(MATERIAL TO PROCESS)
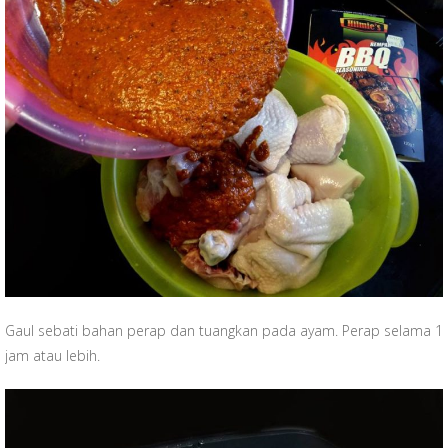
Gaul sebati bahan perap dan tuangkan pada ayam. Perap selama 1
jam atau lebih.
==
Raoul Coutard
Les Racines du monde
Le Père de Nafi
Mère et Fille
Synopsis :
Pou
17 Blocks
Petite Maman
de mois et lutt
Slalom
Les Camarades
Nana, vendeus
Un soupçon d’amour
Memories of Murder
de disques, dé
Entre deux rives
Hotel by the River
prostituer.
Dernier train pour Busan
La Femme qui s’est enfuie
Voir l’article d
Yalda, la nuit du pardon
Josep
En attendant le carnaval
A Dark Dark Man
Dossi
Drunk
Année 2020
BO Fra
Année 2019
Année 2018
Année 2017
* * *
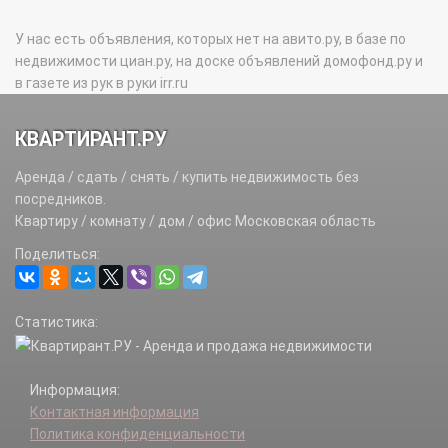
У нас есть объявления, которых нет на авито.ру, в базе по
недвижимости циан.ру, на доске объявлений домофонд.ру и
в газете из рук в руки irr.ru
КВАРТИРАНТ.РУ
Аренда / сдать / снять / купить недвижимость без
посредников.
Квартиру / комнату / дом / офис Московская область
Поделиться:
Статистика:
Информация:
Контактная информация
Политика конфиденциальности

(WHAT TO WORK ON)
Across all lines above, count those with the string "Année". Only the number is wanted.

(EXERCISE RESPONSE)
4